__WORK INSTRUCTIONS__. Which lines in the data below contain the word "тонн"? Copy each of them.

──────── DATA RECORDS

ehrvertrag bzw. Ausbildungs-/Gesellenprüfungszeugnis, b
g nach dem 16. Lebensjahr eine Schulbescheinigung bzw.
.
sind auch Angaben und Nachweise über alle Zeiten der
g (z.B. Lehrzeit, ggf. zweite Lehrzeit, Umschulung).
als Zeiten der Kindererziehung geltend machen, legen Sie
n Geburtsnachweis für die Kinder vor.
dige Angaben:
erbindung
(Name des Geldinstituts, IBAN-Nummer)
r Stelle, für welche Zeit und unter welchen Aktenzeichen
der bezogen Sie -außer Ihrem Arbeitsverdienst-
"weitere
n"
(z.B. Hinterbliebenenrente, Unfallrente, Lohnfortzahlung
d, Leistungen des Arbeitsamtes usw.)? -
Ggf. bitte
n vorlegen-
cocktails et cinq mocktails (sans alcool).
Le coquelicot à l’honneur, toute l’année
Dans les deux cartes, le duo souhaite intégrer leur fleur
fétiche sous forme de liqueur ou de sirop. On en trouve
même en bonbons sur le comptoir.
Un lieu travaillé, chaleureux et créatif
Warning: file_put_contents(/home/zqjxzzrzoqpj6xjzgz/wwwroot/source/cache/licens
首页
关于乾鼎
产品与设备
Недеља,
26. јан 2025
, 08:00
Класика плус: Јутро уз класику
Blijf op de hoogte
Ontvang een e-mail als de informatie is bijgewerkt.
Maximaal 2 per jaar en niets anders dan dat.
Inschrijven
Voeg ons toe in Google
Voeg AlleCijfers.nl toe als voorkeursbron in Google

────────────────
──────── DATA RECORDS

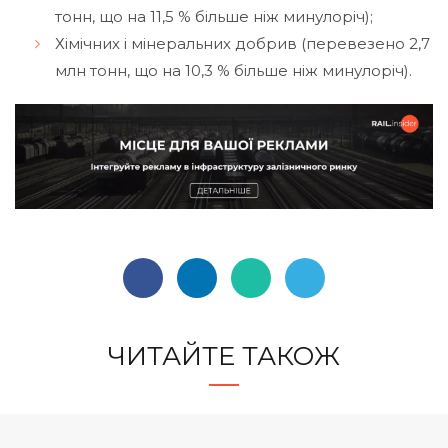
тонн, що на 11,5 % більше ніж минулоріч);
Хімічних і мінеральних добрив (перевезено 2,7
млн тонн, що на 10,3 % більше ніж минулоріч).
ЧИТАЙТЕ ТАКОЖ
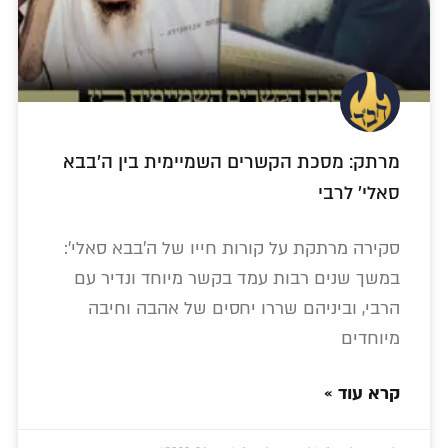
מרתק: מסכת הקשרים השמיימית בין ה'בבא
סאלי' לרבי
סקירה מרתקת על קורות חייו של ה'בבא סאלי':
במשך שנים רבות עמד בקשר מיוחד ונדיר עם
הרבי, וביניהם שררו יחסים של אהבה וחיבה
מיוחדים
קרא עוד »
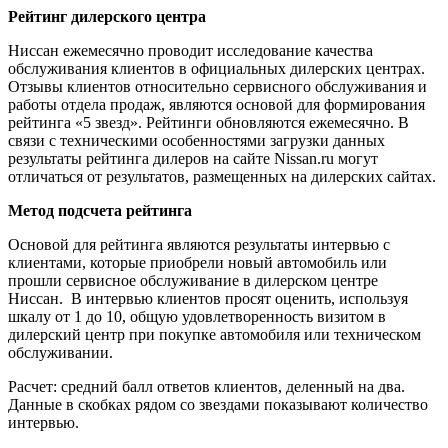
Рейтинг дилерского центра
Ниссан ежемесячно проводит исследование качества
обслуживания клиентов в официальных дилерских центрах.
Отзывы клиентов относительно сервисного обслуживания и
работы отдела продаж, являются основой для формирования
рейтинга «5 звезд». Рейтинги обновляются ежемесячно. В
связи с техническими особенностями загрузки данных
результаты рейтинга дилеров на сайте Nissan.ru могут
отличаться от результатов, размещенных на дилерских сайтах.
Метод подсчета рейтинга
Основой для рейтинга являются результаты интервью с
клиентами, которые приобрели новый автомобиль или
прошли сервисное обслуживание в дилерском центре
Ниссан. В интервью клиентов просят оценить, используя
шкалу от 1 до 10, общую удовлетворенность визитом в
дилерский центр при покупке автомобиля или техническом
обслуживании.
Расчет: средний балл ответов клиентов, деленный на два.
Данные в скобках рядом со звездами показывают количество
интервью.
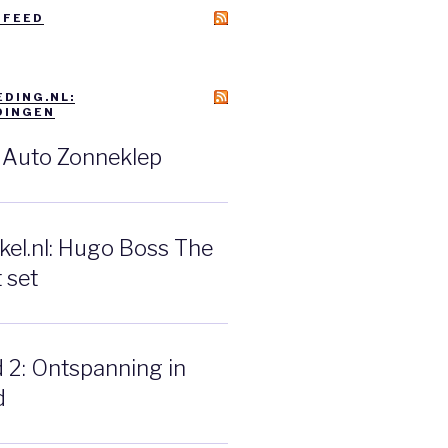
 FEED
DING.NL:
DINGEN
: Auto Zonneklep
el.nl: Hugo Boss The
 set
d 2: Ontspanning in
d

────────────────
──────── DATA RECORDS

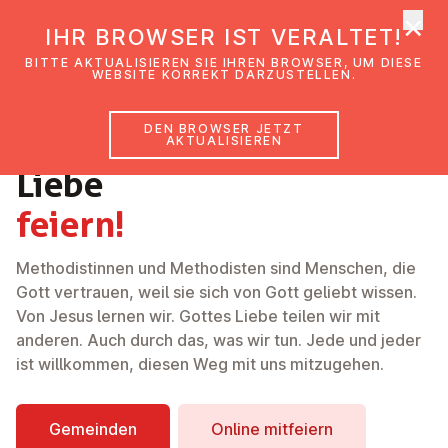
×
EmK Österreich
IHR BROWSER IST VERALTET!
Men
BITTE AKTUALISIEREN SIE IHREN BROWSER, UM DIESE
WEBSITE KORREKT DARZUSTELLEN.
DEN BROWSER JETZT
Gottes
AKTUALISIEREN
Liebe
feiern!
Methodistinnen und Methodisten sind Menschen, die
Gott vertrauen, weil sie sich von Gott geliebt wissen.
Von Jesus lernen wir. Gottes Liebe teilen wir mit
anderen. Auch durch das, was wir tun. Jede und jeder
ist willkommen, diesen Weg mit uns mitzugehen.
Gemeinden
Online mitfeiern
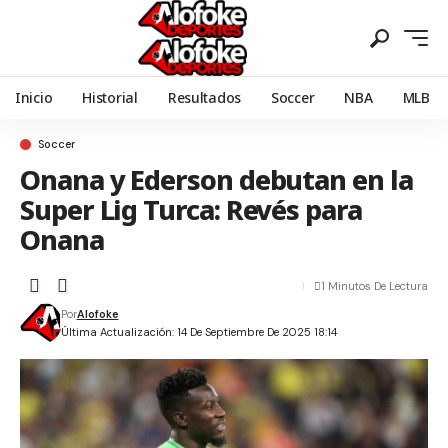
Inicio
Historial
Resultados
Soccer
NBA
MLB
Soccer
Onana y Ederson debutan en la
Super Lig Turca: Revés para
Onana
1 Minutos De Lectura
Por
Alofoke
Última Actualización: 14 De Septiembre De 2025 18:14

────────────────

__SOLUTION FOR THIS EXERCISE__.
тонн, що на 11,5 % більше ніж минулоріч);
млн тонн, що на 10,3 % більше ніж минулоріч).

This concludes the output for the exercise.